People Tend to Veer Left: New Study Finds Humans Prefer Counterclockwise Walking

A surprising pattern emerged from research first focused on social-distancing behavior: when people walk freely in enclosed spaces, they tend to turn counterclockwise. The result, observed across countries, ages and group sizes,  suggests a subtle, shared bias in how our bodies and brains coordinate movement.

Researchers at the University of Navarra in Spain noticed the effect by chance while reviewing footage from pandemic-era walking experiments. In 32 of 33 trials, participants showed a clear preference for moving counterclockwise. Curious, the team joined forces with colleagues in Japan to test whether the effect might be cultural or an artifact of the original study.

What the follow-up tests found

The counterclockwise bias appeared in both Spain and Japan, suggesting it isn’t culture-specific. It held for people walking alone and in groups, and across men and women. Handedness didn’t explain the pattern. Patching one eye at a time also made no difference. Age was the only clear modifier: children tended to show the strongest bias, while the effect weakened somewhat with older participants.
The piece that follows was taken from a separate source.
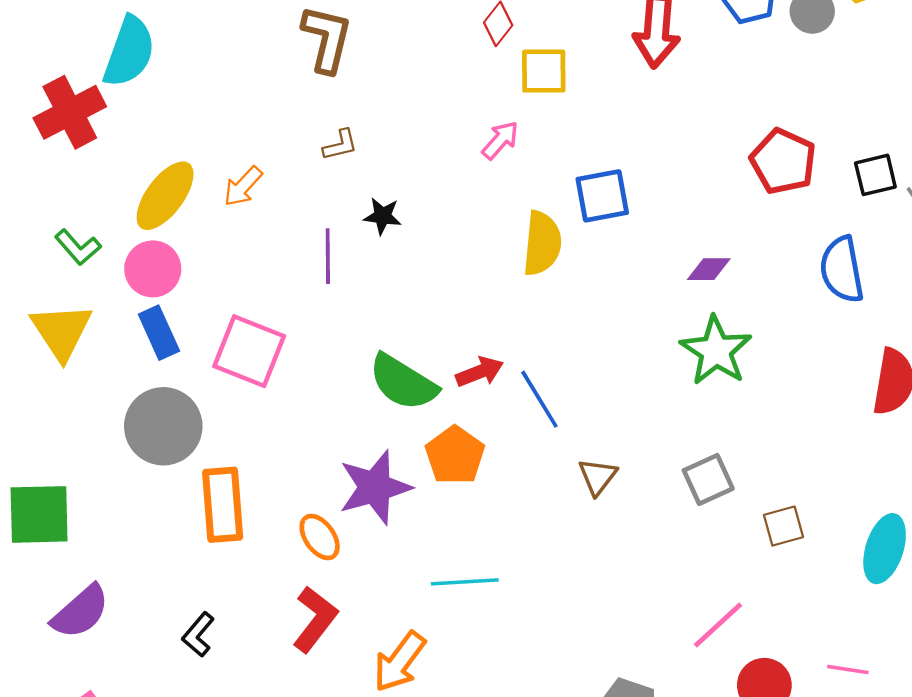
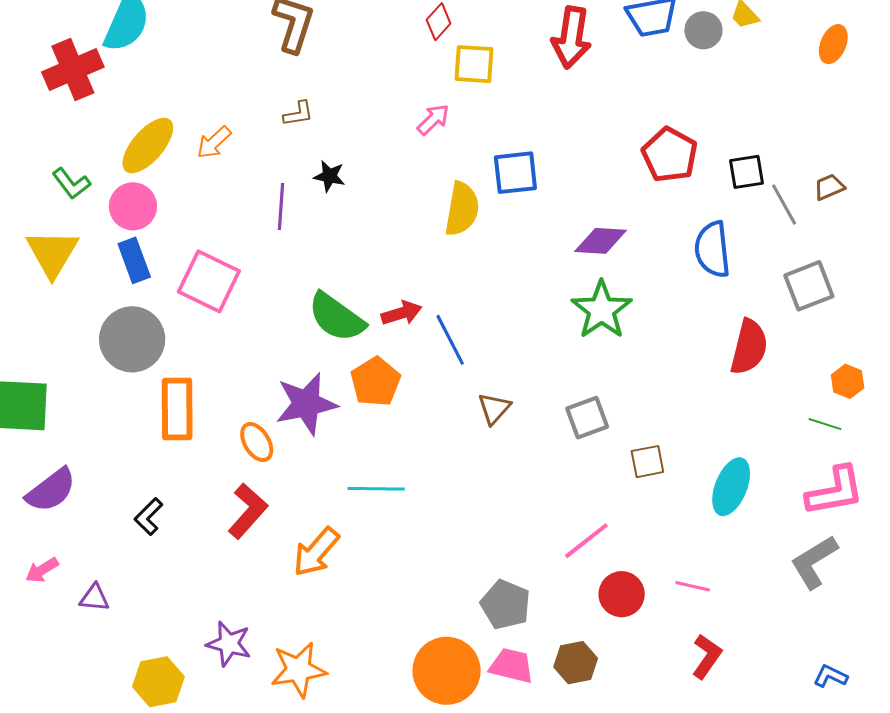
purple diamond: (709, 269) -> (601, 241), size x1.4

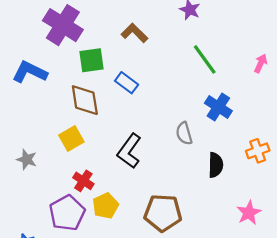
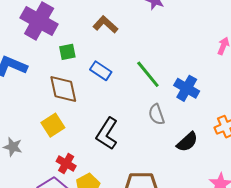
green line: (205, 59) -> (148, 74), moved
green square: (92, 60) -> (67, 52), size x0.7
black semicircle: (216, 165) -> (187, 142), turned 50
The consistency of the preference points to something more fundamental than habit or culture. Researchers say the finding likely reflects small asymmetries in how our brains process sensory information and control movement. In other words, subtle, built-in differences between left and right sides of the body may nudge most people toward counterclockwise turns when walking.

Possible explanations tested and dismissed

Cultural norms: unlikely, because the effect appeared in different countries.

Vision dominance: unlikely, since eye-patching didn’t change behavior.

Environmental forces (Coriolis effect, Earth’s magnetic field): considered improbable based on current evidence.

The team plans experiments focused on individuals rather than groups to search for the specific biomechanical or neural mechanisms behind the bias. Those studies may measure muscle activation, balance, vestibular responses and brain activity while people walk and turn.

Beyond satisfying scientific curiosity, this simple bias could influence practical design choices. Architects and urban planners might use the insight to improve crowd flow in stations, malls, stadiums and airports. It also offers a tidy explanation for a long-standing athletic convention: many running tracks are raced counterclockwise, something now that may reflect an underlying human tendency.

What looks like a tiny quirk of movement could turn out to be a window into how our bodies organize motion. The counterclockwise habit may be minor, but it’s remarkably consistent and that makes it worth paying attention to.